The aim of this study was to determine if a change in the amount of fat consumed in the diet influenced female salivary postprandial testosterone and cortisol concentrations and whether any changes affected circadian rhythm. The study was conducted on 9 healthy female subjects aged 21–45 years (BMI mean=22.5±1.61) and has been approved by the University College Ethical Committee. Over 3 non-consecutive days, each subject consumed 2 meals, lunch and evening dinner, containing either, high fat (40–45% of total energy), low fat (20–25% of total energy), or the subjects usual daily meals. Saliva samples were collected at 11 predetermined times during the challenge days.

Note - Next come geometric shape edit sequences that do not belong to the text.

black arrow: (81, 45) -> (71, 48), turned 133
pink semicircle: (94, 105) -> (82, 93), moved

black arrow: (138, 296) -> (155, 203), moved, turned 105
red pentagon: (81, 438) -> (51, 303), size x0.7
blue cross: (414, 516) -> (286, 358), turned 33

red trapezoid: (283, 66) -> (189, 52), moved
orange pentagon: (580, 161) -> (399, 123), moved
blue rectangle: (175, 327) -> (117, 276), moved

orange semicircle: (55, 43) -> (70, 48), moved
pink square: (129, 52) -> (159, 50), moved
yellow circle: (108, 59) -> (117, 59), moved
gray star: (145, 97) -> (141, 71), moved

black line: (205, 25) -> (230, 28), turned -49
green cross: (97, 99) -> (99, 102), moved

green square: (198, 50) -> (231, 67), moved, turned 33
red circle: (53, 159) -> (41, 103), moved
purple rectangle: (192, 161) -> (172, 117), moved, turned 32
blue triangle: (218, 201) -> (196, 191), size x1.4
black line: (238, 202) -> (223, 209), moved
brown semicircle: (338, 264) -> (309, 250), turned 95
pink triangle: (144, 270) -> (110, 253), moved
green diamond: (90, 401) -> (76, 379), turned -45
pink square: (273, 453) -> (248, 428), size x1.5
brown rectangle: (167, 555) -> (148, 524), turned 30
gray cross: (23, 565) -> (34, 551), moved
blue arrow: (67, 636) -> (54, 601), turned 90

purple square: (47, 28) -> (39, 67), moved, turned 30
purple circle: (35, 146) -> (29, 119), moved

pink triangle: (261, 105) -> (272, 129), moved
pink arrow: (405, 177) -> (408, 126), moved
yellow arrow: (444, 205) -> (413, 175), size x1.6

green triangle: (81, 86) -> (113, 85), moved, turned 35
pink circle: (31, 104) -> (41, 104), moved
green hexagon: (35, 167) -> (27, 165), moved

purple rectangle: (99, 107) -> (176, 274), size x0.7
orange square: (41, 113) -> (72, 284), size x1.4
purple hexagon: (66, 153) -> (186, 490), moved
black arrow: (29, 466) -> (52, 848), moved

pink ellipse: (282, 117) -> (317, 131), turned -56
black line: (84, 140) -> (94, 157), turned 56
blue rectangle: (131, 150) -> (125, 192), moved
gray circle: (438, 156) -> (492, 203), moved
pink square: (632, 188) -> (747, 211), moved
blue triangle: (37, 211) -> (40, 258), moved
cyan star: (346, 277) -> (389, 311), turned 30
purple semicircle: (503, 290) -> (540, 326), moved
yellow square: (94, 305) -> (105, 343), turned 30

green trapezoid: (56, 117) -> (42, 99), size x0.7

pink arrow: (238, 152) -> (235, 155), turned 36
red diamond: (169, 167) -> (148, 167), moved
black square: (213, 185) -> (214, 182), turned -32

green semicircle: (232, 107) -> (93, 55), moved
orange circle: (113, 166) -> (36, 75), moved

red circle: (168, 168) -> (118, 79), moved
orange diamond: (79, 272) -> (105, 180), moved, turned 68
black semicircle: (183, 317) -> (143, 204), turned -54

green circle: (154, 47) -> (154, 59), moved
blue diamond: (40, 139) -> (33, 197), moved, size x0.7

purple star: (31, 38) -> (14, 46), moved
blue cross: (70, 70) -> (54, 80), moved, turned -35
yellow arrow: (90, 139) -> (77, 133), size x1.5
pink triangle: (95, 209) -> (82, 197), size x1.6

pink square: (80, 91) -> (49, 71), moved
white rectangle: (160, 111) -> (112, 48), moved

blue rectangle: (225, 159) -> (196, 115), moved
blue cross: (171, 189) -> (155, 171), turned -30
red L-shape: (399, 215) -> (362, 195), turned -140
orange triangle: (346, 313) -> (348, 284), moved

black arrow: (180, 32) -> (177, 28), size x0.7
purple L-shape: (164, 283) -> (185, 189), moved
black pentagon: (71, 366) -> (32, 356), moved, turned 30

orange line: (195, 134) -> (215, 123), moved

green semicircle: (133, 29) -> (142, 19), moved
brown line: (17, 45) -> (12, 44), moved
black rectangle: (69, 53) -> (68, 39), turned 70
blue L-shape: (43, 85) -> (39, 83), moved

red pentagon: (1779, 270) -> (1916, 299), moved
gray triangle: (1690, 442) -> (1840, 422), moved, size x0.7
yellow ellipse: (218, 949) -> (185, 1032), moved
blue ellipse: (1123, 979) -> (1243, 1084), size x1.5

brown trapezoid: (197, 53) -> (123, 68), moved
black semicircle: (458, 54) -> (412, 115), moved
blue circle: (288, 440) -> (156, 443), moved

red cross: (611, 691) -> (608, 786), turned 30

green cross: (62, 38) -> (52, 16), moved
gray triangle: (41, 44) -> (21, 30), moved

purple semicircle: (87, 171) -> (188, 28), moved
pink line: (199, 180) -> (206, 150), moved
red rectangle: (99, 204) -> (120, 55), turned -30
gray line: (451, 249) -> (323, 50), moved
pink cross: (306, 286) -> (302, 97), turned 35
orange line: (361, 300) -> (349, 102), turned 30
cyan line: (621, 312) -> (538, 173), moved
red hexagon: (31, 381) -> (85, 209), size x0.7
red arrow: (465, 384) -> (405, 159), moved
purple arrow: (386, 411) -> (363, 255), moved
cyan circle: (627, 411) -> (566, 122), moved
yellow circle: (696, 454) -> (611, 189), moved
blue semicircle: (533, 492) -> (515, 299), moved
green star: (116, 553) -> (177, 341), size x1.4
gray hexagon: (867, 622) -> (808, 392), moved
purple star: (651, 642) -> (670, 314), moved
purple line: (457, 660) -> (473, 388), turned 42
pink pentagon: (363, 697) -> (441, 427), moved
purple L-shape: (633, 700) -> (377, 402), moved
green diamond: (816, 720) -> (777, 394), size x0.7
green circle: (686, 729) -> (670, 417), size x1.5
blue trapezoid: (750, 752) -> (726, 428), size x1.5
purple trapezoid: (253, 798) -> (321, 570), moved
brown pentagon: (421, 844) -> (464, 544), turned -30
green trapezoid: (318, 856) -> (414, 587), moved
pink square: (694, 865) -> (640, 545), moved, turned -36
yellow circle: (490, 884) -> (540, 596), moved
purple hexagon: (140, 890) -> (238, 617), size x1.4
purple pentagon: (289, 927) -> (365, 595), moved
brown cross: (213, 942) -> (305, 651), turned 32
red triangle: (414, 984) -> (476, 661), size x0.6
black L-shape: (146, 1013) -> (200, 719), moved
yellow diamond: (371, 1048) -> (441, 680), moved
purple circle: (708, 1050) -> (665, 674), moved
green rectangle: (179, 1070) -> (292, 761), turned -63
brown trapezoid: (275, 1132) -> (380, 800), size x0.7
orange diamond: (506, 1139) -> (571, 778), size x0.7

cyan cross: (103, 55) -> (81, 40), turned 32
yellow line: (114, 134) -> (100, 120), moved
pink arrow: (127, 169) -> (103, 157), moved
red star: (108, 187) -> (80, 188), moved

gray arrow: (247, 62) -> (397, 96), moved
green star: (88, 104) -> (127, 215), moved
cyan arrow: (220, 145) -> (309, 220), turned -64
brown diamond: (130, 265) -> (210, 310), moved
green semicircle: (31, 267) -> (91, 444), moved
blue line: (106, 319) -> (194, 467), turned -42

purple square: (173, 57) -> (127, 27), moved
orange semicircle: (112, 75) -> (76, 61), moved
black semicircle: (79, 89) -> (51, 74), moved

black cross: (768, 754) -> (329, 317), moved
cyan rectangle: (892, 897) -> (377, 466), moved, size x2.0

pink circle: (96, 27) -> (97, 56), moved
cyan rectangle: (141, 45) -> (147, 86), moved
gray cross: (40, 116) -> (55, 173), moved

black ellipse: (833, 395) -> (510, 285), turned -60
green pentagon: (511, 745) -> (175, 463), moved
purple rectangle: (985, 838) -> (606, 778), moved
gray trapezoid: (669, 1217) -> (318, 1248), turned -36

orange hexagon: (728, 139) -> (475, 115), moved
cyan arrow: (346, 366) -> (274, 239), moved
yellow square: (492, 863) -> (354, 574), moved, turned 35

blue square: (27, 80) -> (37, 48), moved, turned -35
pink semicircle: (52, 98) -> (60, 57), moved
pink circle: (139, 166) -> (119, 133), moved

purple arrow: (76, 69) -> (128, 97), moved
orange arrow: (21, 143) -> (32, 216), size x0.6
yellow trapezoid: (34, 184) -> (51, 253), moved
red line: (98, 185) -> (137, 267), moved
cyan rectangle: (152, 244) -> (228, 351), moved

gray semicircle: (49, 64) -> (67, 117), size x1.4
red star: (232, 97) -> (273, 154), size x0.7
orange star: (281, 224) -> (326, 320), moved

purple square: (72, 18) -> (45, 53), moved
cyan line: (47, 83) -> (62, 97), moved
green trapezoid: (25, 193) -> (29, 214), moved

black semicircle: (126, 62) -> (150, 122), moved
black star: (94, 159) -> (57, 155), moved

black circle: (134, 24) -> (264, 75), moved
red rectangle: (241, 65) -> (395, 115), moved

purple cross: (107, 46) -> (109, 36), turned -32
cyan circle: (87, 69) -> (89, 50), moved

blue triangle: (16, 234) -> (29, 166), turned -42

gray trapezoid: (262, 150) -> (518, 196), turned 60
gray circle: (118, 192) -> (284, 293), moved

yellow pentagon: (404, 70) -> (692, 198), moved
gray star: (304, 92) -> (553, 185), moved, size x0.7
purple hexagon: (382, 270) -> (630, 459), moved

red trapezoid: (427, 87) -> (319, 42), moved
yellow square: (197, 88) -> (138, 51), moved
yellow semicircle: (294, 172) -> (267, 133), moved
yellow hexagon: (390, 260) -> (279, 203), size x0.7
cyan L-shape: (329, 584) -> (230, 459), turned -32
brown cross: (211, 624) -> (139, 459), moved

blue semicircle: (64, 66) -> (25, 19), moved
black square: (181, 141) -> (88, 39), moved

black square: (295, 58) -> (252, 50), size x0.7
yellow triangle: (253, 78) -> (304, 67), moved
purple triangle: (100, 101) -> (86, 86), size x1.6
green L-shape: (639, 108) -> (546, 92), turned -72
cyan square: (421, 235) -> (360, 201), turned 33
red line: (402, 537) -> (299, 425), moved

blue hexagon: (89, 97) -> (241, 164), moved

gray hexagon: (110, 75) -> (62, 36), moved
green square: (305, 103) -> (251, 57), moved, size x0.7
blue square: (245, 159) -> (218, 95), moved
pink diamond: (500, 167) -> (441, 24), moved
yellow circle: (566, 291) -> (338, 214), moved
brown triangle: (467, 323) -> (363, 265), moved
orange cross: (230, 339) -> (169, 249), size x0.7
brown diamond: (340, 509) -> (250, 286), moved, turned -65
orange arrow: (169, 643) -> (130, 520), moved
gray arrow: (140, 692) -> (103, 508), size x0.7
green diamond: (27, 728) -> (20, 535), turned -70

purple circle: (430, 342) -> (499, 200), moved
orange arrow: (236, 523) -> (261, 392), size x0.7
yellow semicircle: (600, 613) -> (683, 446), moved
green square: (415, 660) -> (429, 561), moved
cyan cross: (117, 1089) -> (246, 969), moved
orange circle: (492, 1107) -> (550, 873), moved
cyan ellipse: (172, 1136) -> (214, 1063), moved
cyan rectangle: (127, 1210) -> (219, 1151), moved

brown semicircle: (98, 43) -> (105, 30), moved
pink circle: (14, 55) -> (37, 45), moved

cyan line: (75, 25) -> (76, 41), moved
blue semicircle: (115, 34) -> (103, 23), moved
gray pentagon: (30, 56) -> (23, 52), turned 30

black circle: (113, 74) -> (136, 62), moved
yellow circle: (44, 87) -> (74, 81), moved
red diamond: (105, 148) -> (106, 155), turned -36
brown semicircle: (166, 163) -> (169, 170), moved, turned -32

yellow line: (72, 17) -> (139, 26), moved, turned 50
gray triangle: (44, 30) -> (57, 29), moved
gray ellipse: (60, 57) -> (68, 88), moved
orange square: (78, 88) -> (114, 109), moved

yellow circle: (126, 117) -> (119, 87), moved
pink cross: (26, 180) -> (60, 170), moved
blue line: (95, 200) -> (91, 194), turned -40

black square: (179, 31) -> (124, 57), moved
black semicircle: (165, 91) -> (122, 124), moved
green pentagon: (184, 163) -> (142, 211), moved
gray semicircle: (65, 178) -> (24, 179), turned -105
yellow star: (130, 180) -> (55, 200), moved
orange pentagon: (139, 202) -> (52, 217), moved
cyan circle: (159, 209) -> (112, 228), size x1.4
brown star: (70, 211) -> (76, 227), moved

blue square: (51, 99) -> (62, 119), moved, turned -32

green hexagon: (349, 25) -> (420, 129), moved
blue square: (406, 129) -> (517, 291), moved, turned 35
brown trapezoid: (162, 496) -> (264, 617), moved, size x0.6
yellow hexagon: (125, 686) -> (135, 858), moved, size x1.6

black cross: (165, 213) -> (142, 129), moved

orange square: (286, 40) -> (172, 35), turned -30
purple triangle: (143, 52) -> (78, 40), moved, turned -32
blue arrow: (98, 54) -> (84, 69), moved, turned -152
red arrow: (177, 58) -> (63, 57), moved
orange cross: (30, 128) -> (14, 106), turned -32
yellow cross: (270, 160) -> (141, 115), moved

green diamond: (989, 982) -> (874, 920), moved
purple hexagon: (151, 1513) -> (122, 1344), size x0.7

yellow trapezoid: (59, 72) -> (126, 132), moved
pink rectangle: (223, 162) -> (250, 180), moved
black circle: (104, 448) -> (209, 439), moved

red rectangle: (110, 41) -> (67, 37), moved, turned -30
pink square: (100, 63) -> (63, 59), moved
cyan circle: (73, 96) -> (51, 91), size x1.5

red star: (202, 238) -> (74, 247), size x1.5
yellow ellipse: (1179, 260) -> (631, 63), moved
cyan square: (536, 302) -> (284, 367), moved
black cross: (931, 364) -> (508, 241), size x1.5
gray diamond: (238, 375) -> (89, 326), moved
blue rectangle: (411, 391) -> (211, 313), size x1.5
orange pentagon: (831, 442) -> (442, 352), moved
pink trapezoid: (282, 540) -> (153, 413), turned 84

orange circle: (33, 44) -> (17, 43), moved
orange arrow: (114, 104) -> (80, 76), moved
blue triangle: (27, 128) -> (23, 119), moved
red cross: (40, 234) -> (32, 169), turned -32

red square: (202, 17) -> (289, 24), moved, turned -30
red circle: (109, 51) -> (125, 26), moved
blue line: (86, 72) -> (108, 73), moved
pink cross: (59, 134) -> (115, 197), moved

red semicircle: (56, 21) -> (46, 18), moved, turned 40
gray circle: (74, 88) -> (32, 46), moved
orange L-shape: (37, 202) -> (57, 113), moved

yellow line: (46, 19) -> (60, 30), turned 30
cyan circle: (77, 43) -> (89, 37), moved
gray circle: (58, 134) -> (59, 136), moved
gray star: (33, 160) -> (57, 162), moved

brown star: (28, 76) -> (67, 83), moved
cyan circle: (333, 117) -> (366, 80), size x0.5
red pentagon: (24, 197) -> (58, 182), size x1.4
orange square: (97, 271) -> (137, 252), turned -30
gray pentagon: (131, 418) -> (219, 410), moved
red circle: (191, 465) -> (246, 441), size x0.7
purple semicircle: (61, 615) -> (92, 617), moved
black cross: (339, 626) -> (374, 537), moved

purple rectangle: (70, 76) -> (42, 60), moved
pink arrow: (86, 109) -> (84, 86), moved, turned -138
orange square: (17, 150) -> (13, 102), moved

Testosterone and cortisol levels in each sample were measured by specific and sensitive ELISA methods following ether extraction of saliva samples. Paired t-tests and repeated measures ANOVA were used for statistical analyses. On high fat diet, testosterone levels post lunch rose from a mean of 155 to 307 pg/ml.Testosterone results were significantly higher on the high fat diet compared to usual daily diet (p=0.018 at 30 minutes post-lunch, and p=0.006 at 1 hour post-lunch). Testosterone levels on low and high fat diets differed significantly 30 minutes post-lunch (p <0.05) and 5 minutes pre-dinner (p=0.03). There was a slight rise, though not significant, in testosterone level post dinner (From a mean of 136 to 189 pg/ml, p=0.22) on high fat content compared with a drop on low fat meal (from a mean of 212 pg/ml to 78 pg/ml). Cortisol levels on the low fat meal differed significantly from the high fat meal at1 hour and 2 hours post lunch (p<0.05 and p<0.01 respectively) and 2 hours post-dinner (p=0.041). Mean cortisol level on high fat meal rose from a mean of 3.34 to 4.935 ng/ml post lunch, with a smaller increase after evening meal (from 2.402 to 3.641 ng/ml). The findings of this study indicate that the amount of fat consumed in a meal, can influence postprandial levels of salivary testosterone and cortisol and their circadian rhythm profile. Such an effect on steroid hormones might have an impact on the person’s daily activities and general health and wellbeing.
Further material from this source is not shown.